For the communities, Obembe recommended: “Encourage the cessation of free bush burning in your communities. Discourage the drying of food materials in the open streets and roads. Help to see that all cases of fevers (and other symptoms as listed above) are reported early to hospitals and that your village and Local Government Area (LGA) Health and Development Committees assist to ensure that your hospitals and health centres are equipped, staffed and made to run properly especially in regard of Lassa and other epidemic diseases.”

To local governments, the NMA recommended: “Ensure that your health facilities are staffed, equipped and run properly in regard of Lassa and other such epidemic diseases. See to it that all rampant bushes burning in the LGA are stopped or reasonably controlled. Ensure that the drying or cassava, yam and other food chips on the roads and streets is stopped completely or at least reasonably controlled.

“Help to see that all fevers in the LGA go to the health facilities very early and that all modifiable diseases are so notified by the health facilities in your LGA.”

The NMA called on state governments to increase your public education especially in all state-owned mass media; increase disease notification and surveillance activities, especially in regard of Lassa and the other epidemic diseases.

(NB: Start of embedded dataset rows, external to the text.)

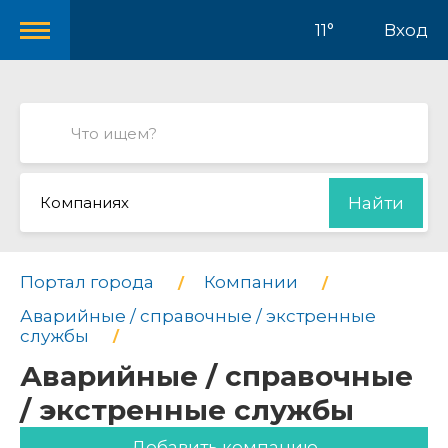
11°
Вход
Компаниях
Найти
Портал города
Компании
Аварийные / справочные / экстренные
службы
Аварийные / справочные
/ экстренные службы
Добавить компанию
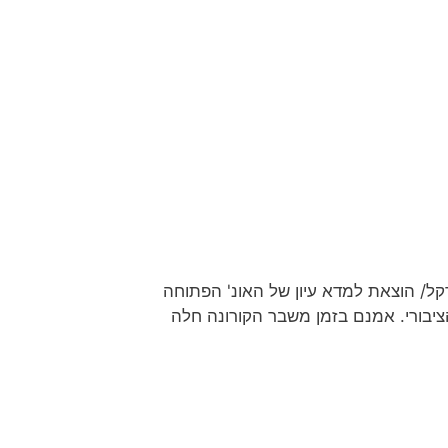
דקל/ הוצאת למדא עיון של האונ' הפתוחה
הציבורי. אמנם בזמן משבר הקורונה חלה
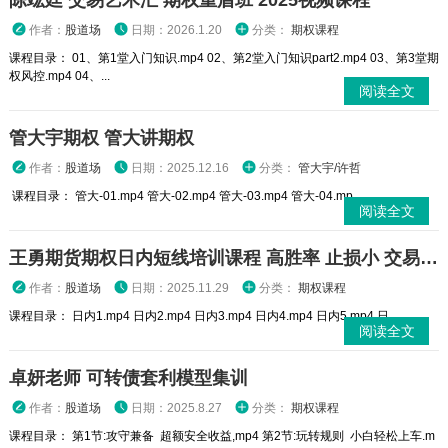
陈竑廷 交易艺术汇 期权重盾班 2025视频课程
作者：
股道场
日期：2026.1.20
分类：
期权课程
课程目录： 01、第1堂入门知识.mp4 02、第2堂入门知识part2.mp4 03、第3堂期
权风控.mp4 04、...
阅读全文
管大宇期权 管大讲期权
作者：
股道场
日期：2025.12.16
分类：
管大宇/许哲
课程目录： 管大-01.mp4 管大-02.mp4 管大-03.mp4 管大-04.mp...
阅读全文
王勇期货期权日内短线培训课程 高胜率 止损小 交易高手
作者：
股道场
日期：2025.11.29
分类：
期权课程
课程目录： 日内1.mp4 日内2.mp4 日内3.mp4 日内4.mp4 日内5.mp4 日...
阅读全文
卓妍老师 可转债套利模型集训
作者：
股道场
日期：2025.8.27
分类：
期权课程
课程目录： 第1节:攻守兼备 超额安全收益,mp4 第2节:玩转规则 小白轻松上车.m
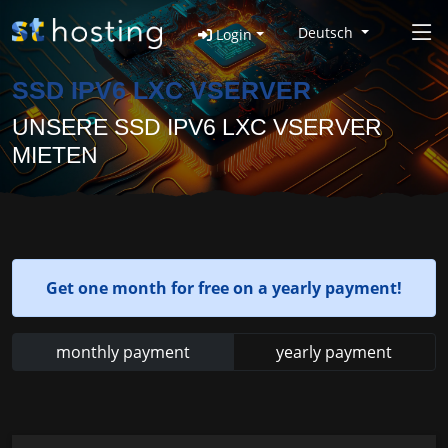
Deutsch
Login
SSD IPV6 LXC VSERVER
UNSERE SSD IPV6 LXC VSERVER
MIETEN
Get one month for free on a yearly payment!
monthly payment
yearly payment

The association wants Governors to endeavor to resuscitate their state hospitals for infectious diseases – as Lagos State has at Yaba and which played such tremendous role in the curtailing of the Ebola epidemic of 2014 in the country. Obembe also want them to seek to establish their state Primary Health
Care Agencies as soon as possible; optimise them and seek to fully operationalise the ward-based PHC system with community nurse-midwives at these wards as well as the medical officer of health for each LGA, besides the other health facility-based health workers.

The NMA charged health workers: “Please remember that this is your vocation; and a challenge like this one is actually an opportunity to do your best and to shine. Revise your training in the infectious diseases and standard and universal precautions in these regards and do so all of the time and with every patient care.”